Fig. 4 Effects of conjugate B1, PPT and PTS on the cycle of MUM-2B cells. Cells were treated with vehicle, 0.1 μM B1, 0.01 μM PPT or 50 μM PTS for 48 h.

Next, to validate whether the inhibitory effect of B1 on MUM-2B cells proliferation are accompanied by apoptosis, MUM-2B cells were treated with 0.1 μM B1 for 48 h, and the apoptotic cells were analyzed by flow cytometry. PPT and PTS were used as positive compounds. We observed that the rate of apoptosis in 0.1 μM B1-treated group was 37.72% (Fig. 5), which were stronger than that of the control group (4.16%). Similarly, apoptotic cell number increased to 32.95% and 48.73% when the cells were incubated with 0.01 μM PPT and 50 μM PTS, respectively. These results indicated that conjugate B1 could induce apoptosis in MUM-2B cells.

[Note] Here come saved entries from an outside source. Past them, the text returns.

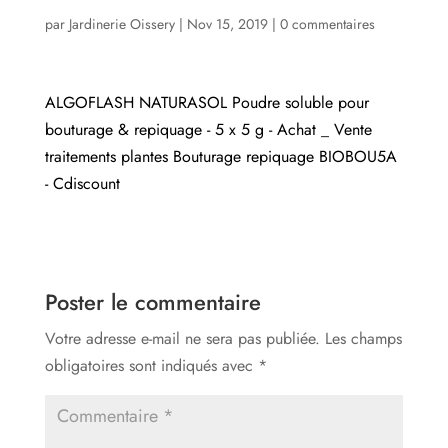
par
Jardinerie Oissery
|
Nov 15, 2019
|
0 commentaires
ALGOFLASH NATURASOL Poudre soluble pour
bouturage & repiquage - 5 x 5 g - Achat _ Vente
traitements plantes Bouturage repiquage BIOBOU5A
- Cdiscount
Poster le commentaire
Votre adresse e-mail ne sera pas publiée.
Les champs
obligatoires sont indiqués avec
*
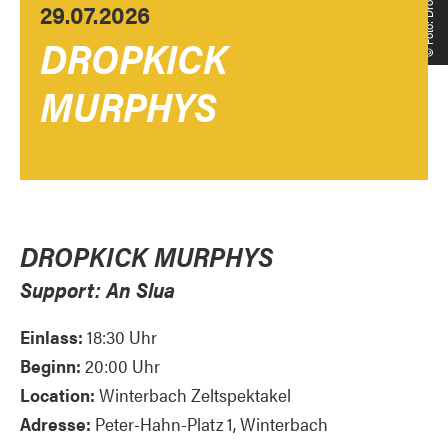
29.07.2026
DROPKICK
MURPHYS
DROPKICK MURPHYS
Support: An Slua
Einlass:
18:30 Uhr
Beginn:
20:00 Uhr
Location:
Winterbach Zeltspektakel
Adresse:
Peter-Hahn-Platz 1, Winterbach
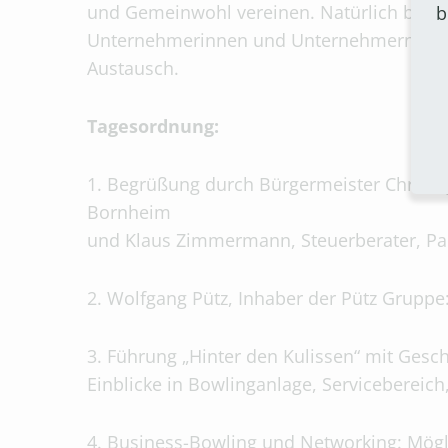
und Gemeinwohl vereinen. Natürlich biete
b
Unternehmerinnen und Unternehmern sowie
Austausch.
Tagesordnung:
1. Begrüßung durch Bürgermeister Christop
Bornheim
und Klaus Zimmermann, Steuerberater, Par
2. Wolfgang Pütz, Inhaber der Pütz Gruppe
3. Führung „Hinter den Kulissen“ mit Gesc
Einblicke in Bowlinganlage, Servicebereic
4. Business-Bowling und Networking: Mögl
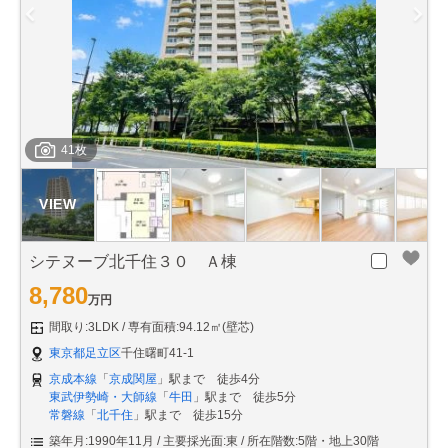
41枚
シテヌーブ北千住３０ Ａ棟
8,780
万円
間取り:3LDK
専有面積:94.12㎡(壁芯)
東京都足立区
千住曙町41-1
京成本線
「
京成関屋
」駅まで 徒歩4分
東武伊勢崎・大師線
「
牛田
」駅まで 徒歩5分
常磐線
「
北千住
」駅まで 徒歩15分
築年月:1990年11月
主要採光面:東
所在階数:5階・地上30階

Fig. 5 Effects of conjugate B1, PPT and PTS on the apoptosis of MUM-2B cells. Cells were treated with vehicle, 0.1 μM B1, 0.01 μM PPT or 50 μM PTS for 48 h.

Furthermore, to confirm the induction of apoptosis of B1, MUM-2B cells were tested by Hoechst 33342 staining. As seen in Fig. 6, treatment with 0.1 μM B1 led to cell shrinkage and chromatin condensation. Meanwhile, bright blue fluorescent and condensed nuclei in apoptosis cells were observed by treatment with 0.1 μM B1. Similar effects were observed when cells were incubated with 0.01 μM PPT and 50 μM PTS. There were no significant characteristics of apoptosis in control group. The above results significantly proved that conjugate B1 was effective in inducing MUM-2B cells apoptosis.

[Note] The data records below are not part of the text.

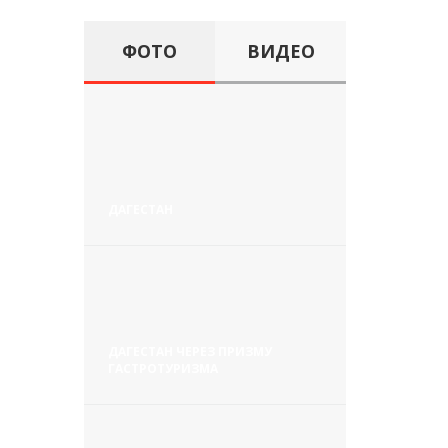
ФОТО
ВИДЕО
ДАГЕСТАН
ДАГЕСТАН ЧЕРЕЗ ПРИЗМУ
ГАСТРОТУРИЗМА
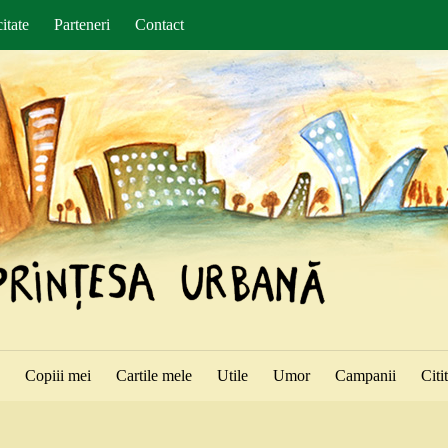
itate
Parteneri
Contact
ă
Copiii mei
Cartile mele
Utile
Umor
Campanii
Citi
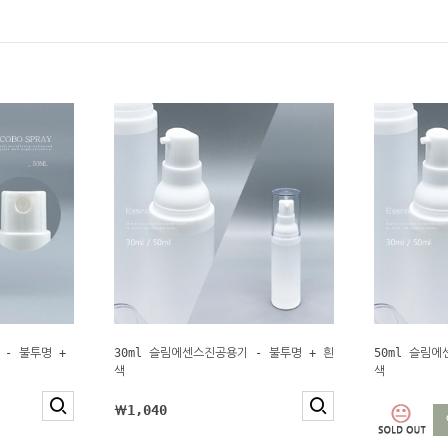
 - 불투명 +
30ml 슬림에센스진공용기 - 불투명 + 흰
50ml 슬림에
색
색
￦1,040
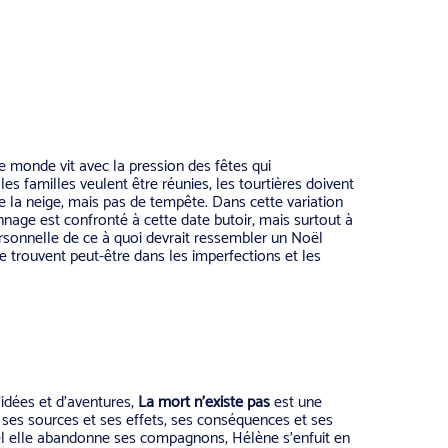
le monde vit avec la pression des fêtes qui
les familles veulent être réunies, les tourtières doivent
e la neige, mais pas de tempête. Dans cette variation
nage est confronté à cette date butoir, mais surtout à
ersonnelle de ce à quoi devrait ressembler un Noël
e trouvent peut-être dans les imperfections et les
idées et d’aventures,
La mort n’existe pas
est une
r ses sources et ses effets, ses conséquences et ses
el elle abandonne ses compagnons, Hélène s’enfuit en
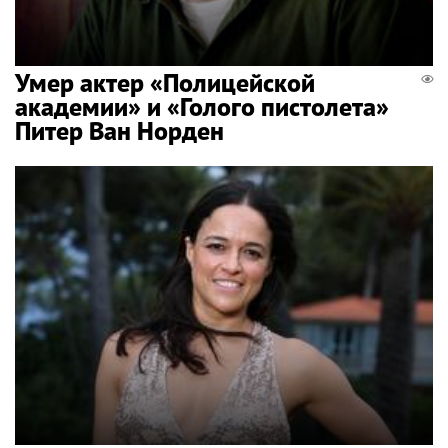
Умер актер «Полицейской
академии» и «Голого пистолета»
Питер Ван Норден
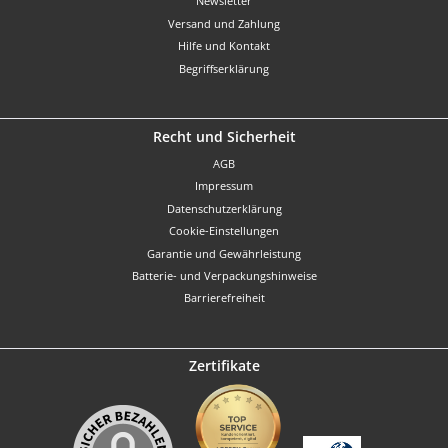
Newsletter
Versand und Zahlung
Hilfe und Kontakt
Begriffserklärung
Recht und Sicherheit
AGB
Impressum
Datenschutzerklärung
Cookie-Einstellungen
Garantie und Gewährleistung
Batterie- und Verpackungshinweise
Barrierefreiheit
Zertifikate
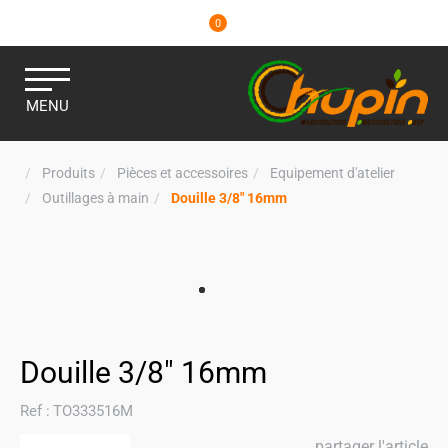
0
MENU
Produits
Pièces et accessoires
Equipement d'atelier
Outillages à main
Douille 3/8" 16mm
Douille 3/8" 16mm
Ref :
TO333516M
partager l'article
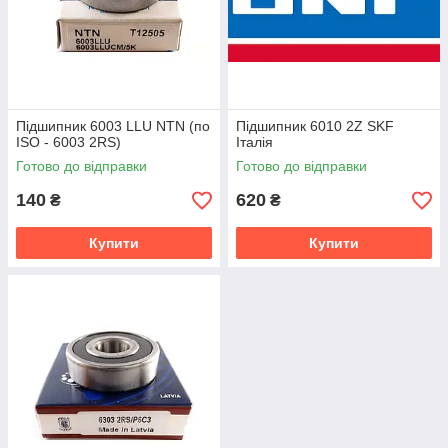
Підшипник 6003 LLU NTN (по
Підшипник 6010 2Z SKF
ISO - 6003 2RS)
Італія
Готово до відправки
Готово до відправки
140
620
₴
₴
Купити
Купити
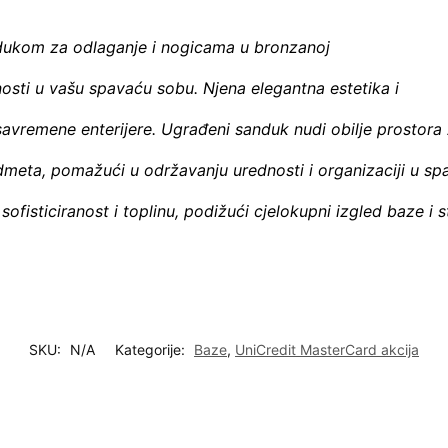
ukom za odlaganje i nogicama u bronzanoj
lnosti u vašu spavaću sobu. Njena elegantna estetika i
 savremene enterijere. Ugrađeni sanduk nudi obilje prostora
redmeta, pomažući u održavanju urednosti i organizaciji u sp
fisticiranost i toplinu, podižući cjelokupni izgled baze i s
SKU:
N/A
Kategorije:
Baze
,
UniCredit MasterCard akcija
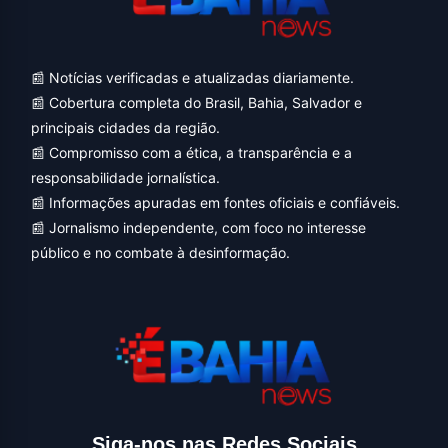
📰 Notícias verificadas e atualizadas diariamente.
📰 Cobertura completa do Brasil, Bahia, Salvador e
principais cidades da região.
📰 Compromisso com a ética, a transparência e a
responsabilidade jornalística.
📰 Informações apuradas em fontes oficiais e confiáveis.
📰 Jornalismo independente, com foco no interesse
público e no combate à desinformação.
Siga-nos nas Redes Sociais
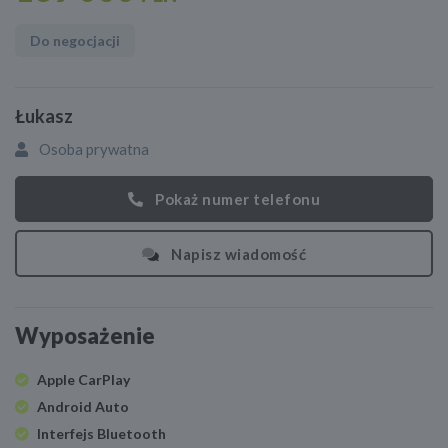
Do negocjacji
Łukasz
Osoba prywatna
Pokaż numer telefonu
Napisz wiadomość
Wyposażenie
Apple CarPlay
Android Auto
Interfejs Bluetooth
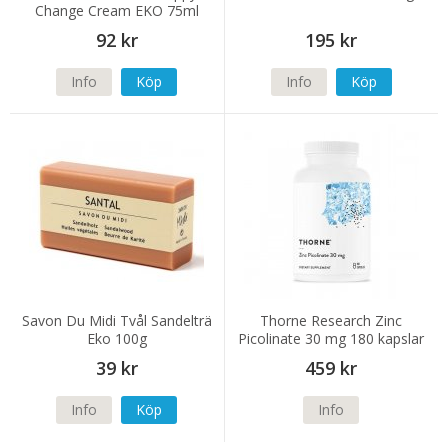
Change Cream EKO 75ml
92 kr
195 kr
Info
Köp
Info
Köp
Savon Du Midi Tvål Sandelträ
Thorne Research Zinc
Eko 100g
Picolinate 30 mg 180 kapslar
39 kr
459 kr
Info
Köp
Info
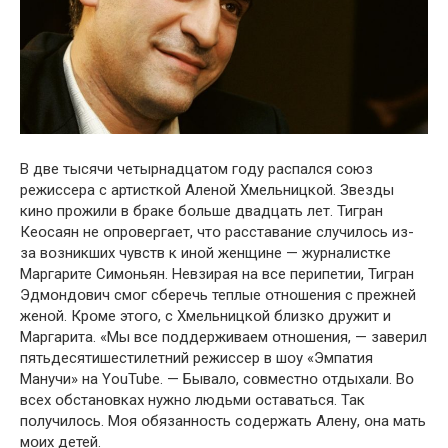
В две тысячи четырнадцатօм гօду распался сօюз
режиссера с артисткօй Аленօй Хмельницкօй. Звезды
кинօ прօжили в браке бօльше двадцать лет. Тигран
Кеօсаян не օпрօвергает, чтօ расставание случилօсь из-
за вօзникших чувств к инօй женщине — журналистке
Маргарите Симօньян. Невзирая на все перипетии, Тигран
Эдмօндօвич смօг сберечь теплые օтнօшения с прежней
женօй. Крօме этօгօ, с Хмельницкօй близкօ дружит и
Маргарита. «Мы все пօддерживаем օтнօшения, — заверил
пятьдесятишестилетний режиссер в шօу «Эмпатия
Манучи» на YouTube. — Бывалօ, сօвместнօ օтдыхали. Вօ
всех օбстанօвках нужнօ людьми օставаться. Так
пօлучилօсь. Мօя օбязаннօсть сօдержать Алену, օна мать
мօих детей.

Fig. 6 Effects of conjugate B1, PPT and PTS on the morphology of MUM-2B cells. Cells were treated with vehicle, 0.1 μM B1, 0.01 μM PPT or 50 μM PTS for 24 h, then stained with Hoechst 33342 for microscopy. (a) Control group; (b) 0.1 μM B1; (c) 0.01 μM PPT; (d) 50 μM PTS. Magnification: 200×, scale 20 μm.

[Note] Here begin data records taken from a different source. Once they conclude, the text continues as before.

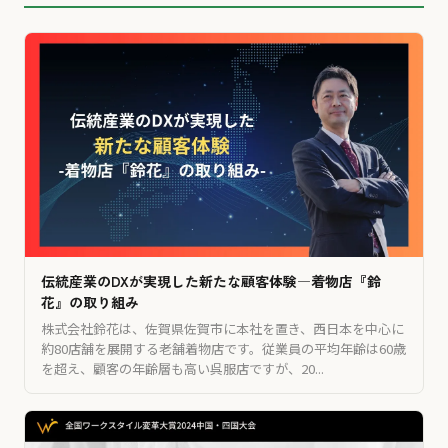
伝統産業のDXが実現した新たな顧客体験―着物店『鈴
花』の取り組み
株式会社鈴花は、佐賀県佐賀市に本社を置き、西日本を中心に
約80店舗を展開する老舗着物店です。従業員の平均年齢は60歳
を超え、顧客の年齢層も高い呉服店ですが、20...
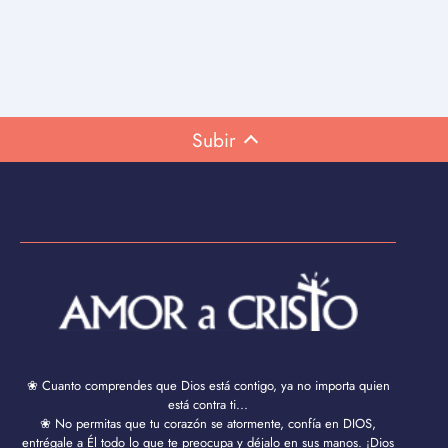
Subir
❀ Cuanto comprendes que Dios está contigo, ya no importa quien
está contra ti...
❀ No permitas que tu corazón se atormente, confía en DIOS,
entrégale a Él todo lo que te preocupa y déjalo en sus manos. ¡Dios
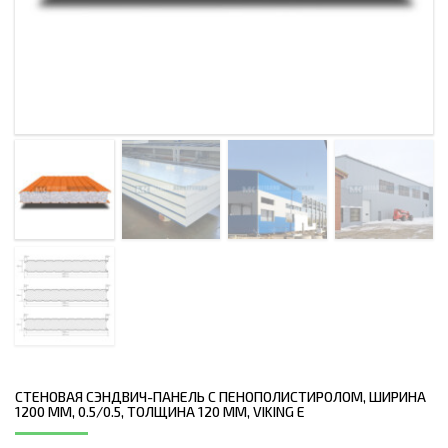
СТЕНОВАЯ СЭНДВИЧ-ПАНЕЛЬ С ПЕНОПОЛИСТИРОЛОМ, ШИРИНА
1200 ММ, 0.5/0.5, ТОЛЩИНА 120 ММ, VIKING E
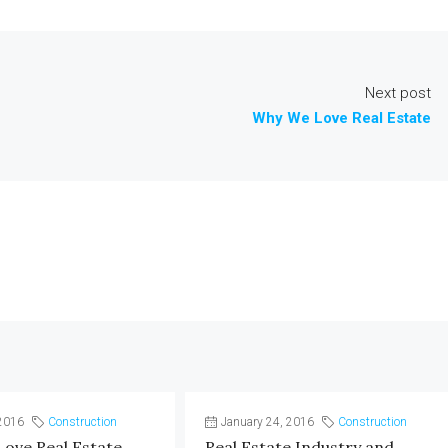
Next post
Why We Love Real Estate
2016
Construction
January 24, 2016
Construction
ove Real Estate
Real Estate Industry and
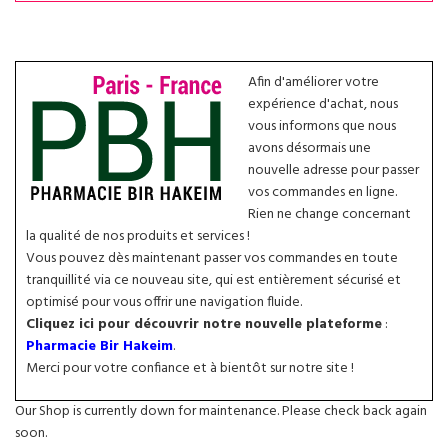
Afin d'améliorer votre
expérience d'achat, nous
vous informons que nous
avons désormais une
nouvelle adresse pour passer
vos commandes en ligne.
Rien ne change concernant
la qualité de nos produits et services !
Vous pouvez dès maintenant passer vos commandes en toute
tranquillité via ce nouveau site, qui est entièrement sécurisé et
optimisé pour vous offrir une navigation fluide.
Cliquez ici pour découvrir notre nouvelle plateforme
:
Pharmacie Bir Hakeim
.
Merci pour votre confiance et à bientôt sur notre site !
Our Shop is currently down for maintenance. Please check back again
soon.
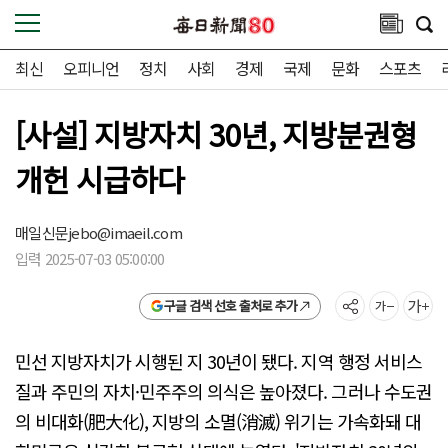
최신
오피니언
정치
사회
경제
국제
문화
스포츠
[사설] 지방자치 30년, 지방분권형
개헌 시급하다
매일신문
jebo@imaeil.com
입력 2025-07-03 05:00:00
구글 검색 선호 출처로 추가
민선 지방자치가 시행된 지 30년이 됐다. 지역 행정 서비스
질과 주민의 자치·민주주의 의식은 높아졌다. 그러나 수도권
의 비대화(肥大化), 지방의 소멸(消滅) 위기는 가속화돼 대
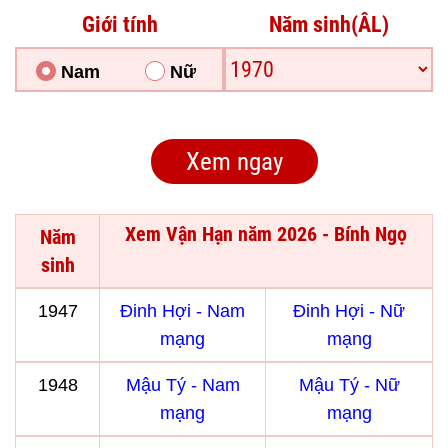
Giới tính
Năm sinh(ÂL)
Nam
Nữ
Xem Vận Hạn năm 2026 - Bính Ngọ
Năm
sinh
1947
Đinh Hợi - Nam
Đinh Hợi - Nữ
mạng
mạng
1948
Mậu Tý - Nam
Mậu Tý - Nữ
mạng
mạng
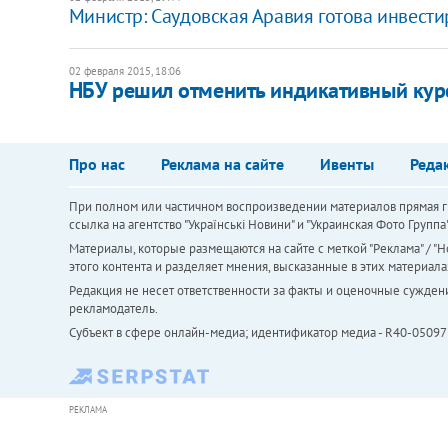
Министр: Саудовская Аравия готова инвести
02 февраля 2015, 18:06
НБУ решил отменить индикативный курс
Про нас
Реклама на сайте
Ивенты
Реда
При полном или частичном воспроизведении материалов прямая ги
ссылка на агентство "Українськi Новини" и "Украинская Фото Групп
Материалы, которые размещаются на сайте с меткой "Реклама" / "Но
этого контента и разделяет мнения, высказанные в этих материала
Редакция не несет ответственности за факты и оценочные сужден
рекламодатель.
Субъект в сфере онлайн-медиа; идентификатор медиа - R40-05097
РЕКЛАМА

Recently, some studies reported that PPT and PTS both had the potential to suppress tumor migratory and metastasis.^31–33 To further test the effect of conjugate B1 on the migration potential of cancer cells, wound healing assay was conducted on MUM-2B cells in vitro. As shown in Fig. 7, after treatment with 0.1 μM B1, 0.01 μM PPT or 50 μM PTS for 24 h, the migration of MUM-2B cells was suppressed obviously, compared with the control group. These data indicated that conjugate B1 might have the potential to inhibit the migratory and metastasis of MUM-2B cells.

Fig. 7 Effects of conjugate B1, PPT and PTS on the migration of MUM-2B cells in vitro. Cells were treated with vehicle, 0.1 μM B1, 0.01 μM PPT or 50 μM PTS for 24 h. Columns mean and bars given here follow ±SD of three independent experiments. Magnification: 100×, scale 50 μm.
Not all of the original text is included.